[Saved entries]
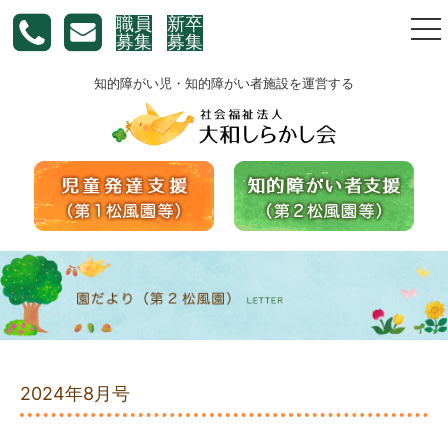
職員
新卒
togg
募集
募集
nav
知的障がい児・知的障がい者施設を運営する
2024年8月号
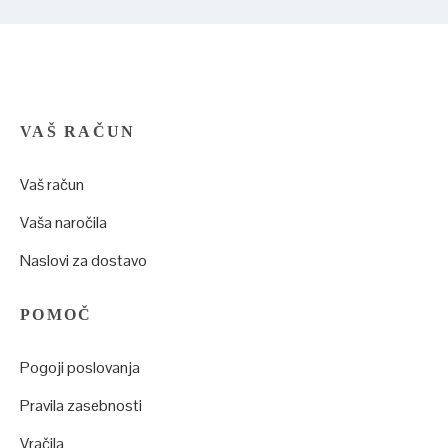
VAŠ RAČUN
Vaš račun
Vaša naročila
Naslovi za dostavo
POMOČ
Pogoji poslovanja
Pravila zasebnosti
Vračila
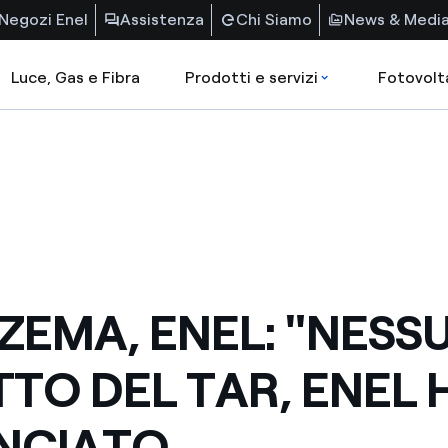
Negozi Enel
Assistenza
Chi Siamo
News & Medi
Luce, Gas e Fibra
Prodotti e servizi
Fotovolt
ZEMA, ENEL: "NESS
TTO DEL TAR, ENEL 
NCIATO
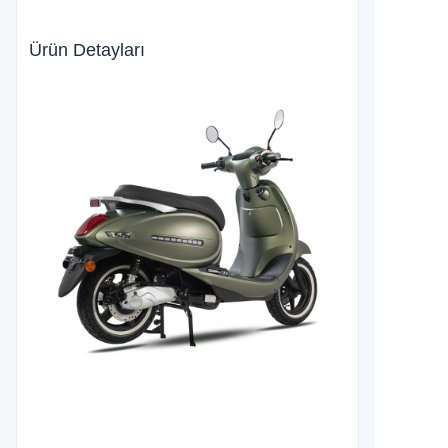
Ürün Detayları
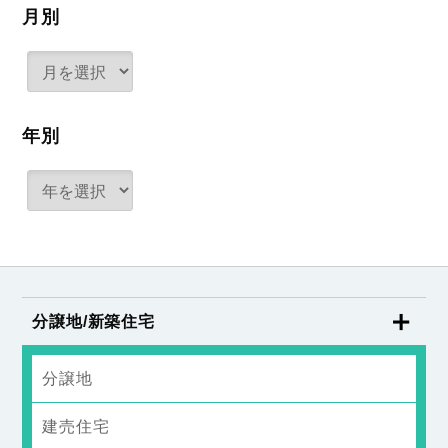
月別
年別
分譲地/新築住宅
分譲地
建売住宅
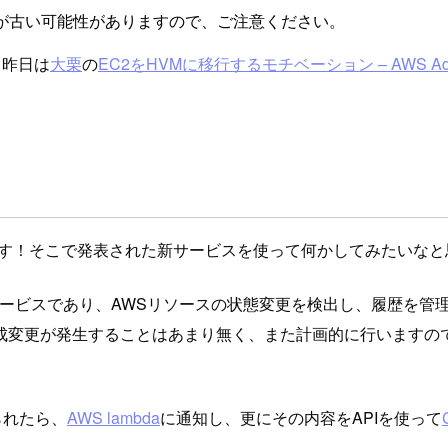
が古い可能性がありますので、ご注意ください。
。昨日は
大栗
の
EC2をHVMに移行するモチベーション – AWS Adven
す！そこで発表された新サービスを使って何かしてみたいなと
ービスであり、AWSリソースの状態変更を検出し、履歴を管
成変更が発生することはあまり無く、また計画的に行いますの
られたら、
AWS lambda
に通知し、更にその内容をAPIを使って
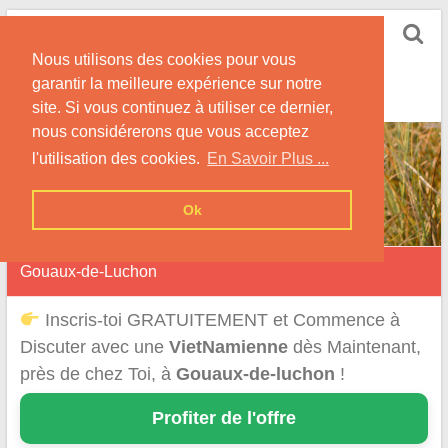
Skip
Rencontrer-
to
Vietnamienne
Nous utilisons des cookies pour vous
content
garantir la meilleure expérience sur notre
Rencontre une Célibataire Originaire du VietNam !
site. Si vous continuez à utiliser ce dernier,
nous considérerons que vous acceptez
l'utilisation des cookies.
En Savoir Plus ...
Ok
Gouaux-de-Luchon
Inscris-toi GRATUITEMENT et Commence à
Discuter avec une
VietNamienne
dès Maintenant,
près de chez Toi, à
Gouaux-de-luchon
!
Profiter de l'offre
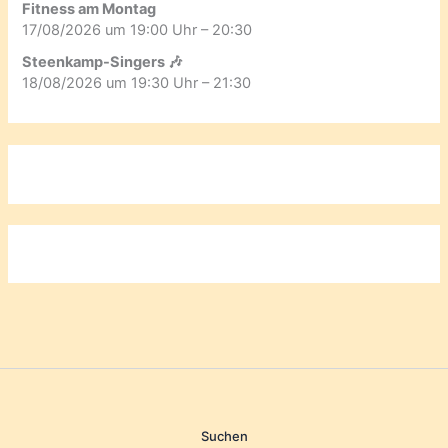
Fitness am Montag
17/08/2026 um 19:00 Uhr – 20:30
Steenkamp-Singers 🎶
18/08/2026 um 19:30 Uhr – 21:30
Suchen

= WHAT IS BEING ASKED =
Your copy should match the data above exactly, apart from the pictures.

= TASK OUTPUT =
職員
新卒
togg
募集
募集
nav
知的障がい児・知的障がい者施設を運営する
2024年8月号
VAŠ RAČUN
Vaš račun
Vaša naročila
Naslovi za dostavo
POMOČ
Pogoji poslovanja
Pravila zasebnosti
Vračila
Negozi Enel
Assistenza
Chi Siamo
News & Medi
Luce, Gas e Fibra
Prodotti e servizi
Fotovolt
ZEMA, ENEL: "NESS
TTO DEL TAR, ENEL 
NCIATO
Ürün Detayları
月別
年別
分譲地/新築住宅
分譲地
建売住宅
が古い可能性がありますので、ご注意ください。
。昨日は
大栗
の
EC2をHVMに移行するモチベーション – AWS Adven
す！そこで発表された新サービスを使って何かしてみたいなと
ービスであり、AWSリソースの状態変更を検出し、履歴を管
成変更が発生することはあまり無く、また計画的に行いますの
られたら、
AWS lambda
に通知し、更にその内容をAPIを使って
Skip
Rencontrer-
to
Vietnamienne
Nous utilisons des cookies pour vous
content
garantir la meilleure expérience sur notre
Rencontre une Célibataire Originaire du VietNam !
site. Si vous continuez à utiliser ce dernier,
nous considérerons que vous acceptez
l'utilisation des cookies.
En Savoir Plus ...
Ok
Gouaux-de-Luchon
Inscris-toi GRATUITEMENT et Commence à
Discuter avec une
VietNamienne
dès Maintenant,
près de chez Toi, à
Gouaux-de-luchon
!
Profiter de l'offre
Fitness am Montag
17/08/2026 um 19:00 Uhr – 20:30
Steenkamp-Singers 🎶
18/08/2026 um 19:30 Uhr – 21:30
Suchen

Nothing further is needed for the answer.